Data:
==================================================
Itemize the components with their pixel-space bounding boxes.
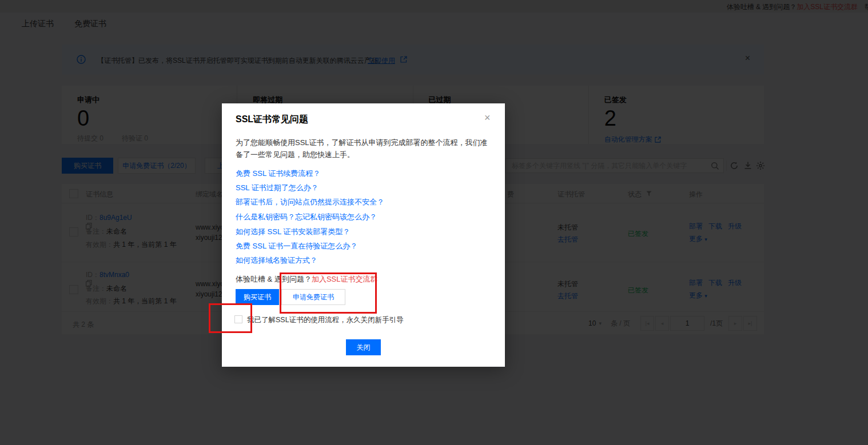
faq-link-deploy-type[interactable]: 如何选择 SSL 证书安装部署类型？ (236, 227, 350, 237)
dont-show-again-label: 我已了解SSL证书的使用流程，永久关闭新手引导 (247, 315, 404, 325)
dialog-close-icon[interactable]: × (484, 113, 491, 123)
buy-cert-button[interactable]: 购买证书 (236, 289, 279, 305)
faq-link-domain-verify[interactable]: 如何选择域名验证方式？ (236, 255, 317, 266)
annotation-box-group-link (280, 272, 377, 314)
ssl-console-page: 体验吐槽 & 遇到问题？加入SSL证书交流群帮 上传证书 免费证书 【证书托管】… (0, 0, 868, 445)
dialog-title: SSL证书常见问题 (236, 114, 308, 126)
close-dialog-button[interactable]: 关闭 (346, 339, 381, 355)
dialog-intro: 为了您能顺畅使用SSL证书，了解证书从申请到完成部署的整个流程，我们准备了一些常… (236, 137, 494, 161)
faq-link-insecure[interactable]: 部署证书后，访问站点仍然提示连接不安全？ (236, 197, 384, 207)
annotation-box-checkbox (209, 303, 252, 333)
faq-link-renew[interactable]: 免费 SSL 证书续费流程？ (236, 169, 320, 179)
faq-link-private-key[interactable]: 什么是私钥密码？忘记私钥密码该怎么办？ (236, 212, 377, 222)
faq-link-pending-verify[interactable]: 免费 SSL 证书一直在待验证怎么办？ (236, 241, 357, 251)
ssl-faq-dialog: SSL证书常见问题 × 为了您能顺畅使用SSL证书，了解证书从申请到完成部署的整… (222, 103, 505, 367)
faq-link-expired[interactable]: SSL 证书过期了怎么办？ (236, 183, 318, 193)
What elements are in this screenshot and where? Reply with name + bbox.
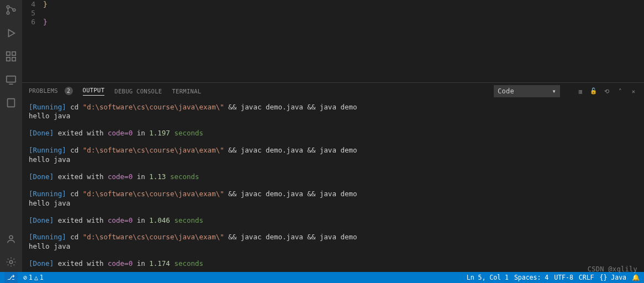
bottom-panel: PROBLEMS 2 OUTPUT DEBUG CONSOLE TERMINAL… [22, 82, 644, 272]
svg-rect-7 [7, 76, 16, 82]
extensions-icon[interactable] [4, 50, 18, 63]
select-value: Code [498, 87, 514, 95]
code-text: } [43, 18, 47, 27]
svg-point-10 [9, 260, 13, 264]
account-icon[interactable] [4, 232, 18, 245]
problems-badge: 2 [65, 87, 73, 95]
lock-icon[interactable]: 🔓 [590, 87, 598, 95]
svg-point-0 [7, 6, 9, 8]
svg-point-1 [7, 12, 9, 14]
tab-terminal[interactable]: TERMINAL [172, 88, 201, 95]
close-icon[interactable]: ✕ [630, 87, 637, 95]
settings-gear-icon[interactable] [4, 255, 18, 269]
sidebar-extra-icon[interactable] [4, 96, 18, 109]
panel-tab-bar: PROBLEMS 2 OUTPUT DEBUG CONSOLE TERMINAL… [22, 83, 644, 99]
warn-count: 1 [40, 274, 44, 281]
remote-icon[interactable] [4, 73, 18, 86]
status-remote[interactable]: ⎇ [4, 272, 18, 283]
status-lncol[interactable]: Ln 5, Col 1 [467, 274, 509, 281]
chevron-down-icon: ▾ [552, 87, 556, 95]
clear-icon[interactable]: ⟲ [603, 87, 611, 95]
svg-point-9 [9, 235, 13, 239]
tab-debug-console[interactable]: DEBUG CONSOLE [114, 88, 162, 95]
svg-rect-6 [12, 57, 15, 61]
tab-output[interactable]: OUTPUT [83, 87, 105, 96]
status-bell-icon[interactable]: 🔔 [632, 274, 640, 281]
status-errors[interactable]: ⊘ 1 △ 1 [23, 274, 44, 281]
error-icon: ⊘ [23, 274, 27, 281]
collapse-icon[interactable]: ˄ [616, 87, 624, 95]
status-bar: ⎇ ⊘ 1 △ 1 Ln 5, Col 1 Spaces: 4 UTF-8 CR… [0, 272, 644, 283]
status-eol[interactable]: CRLF [579, 274, 594, 281]
status-lang[interactable]: {} Java [600, 274, 626, 281]
output-content[interactable]: [Running] cd "d:\software\cs\course\java… [22, 99, 644, 272]
source-control-icon[interactable] [4, 3, 18, 17]
error-count: 1 [29, 274, 33, 281]
svg-rect-5 [12, 52, 15, 55]
tab-label: PROBLEMS [29, 87, 58, 94]
code-editor[interactable]: 4} 5 6} [22, 0, 644, 82]
svg-rect-3 [7, 52, 10, 55]
split-icon[interactable]: ▥ [577, 87, 584, 95]
tab-problems[interactable]: PROBLEMS 2 [29, 87, 73, 95]
line-number: 5 [22, 9, 43, 18]
warn-icon: △ [34, 274, 38, 281]
code-text: } [43, 0, 47, 9]
run-debug-icon[interactable] [4, 27, 18, 40]
output-channel-select[interactable]: Code ▾ [494, 85, 560, 97]
svg-rect-8 [8, 99, 15, 107]
line-number: 4 [22, 0, 43, 9]
activity-bar [0, 0, 22, 272]
status-encoding[interactable]: UTF-8 [554, 274, 573, 281]
line-number: 6 [22, 18, 43, 27]
svg-point-2 [13, 9, 15, 12]
svg-rect-4 [7, 57, 10, 61]
status-spaces[interactable]: Spaces: 4 [514, 274, 548, 281]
==================================================
Work request:
An answer is complete only when it holds every line above containing the string "remote".

Written reply:
remote-icon[interactable] [4, 73, 18, 86]
status-remote[interactable]: ⎇ [4, 272, 18, 283]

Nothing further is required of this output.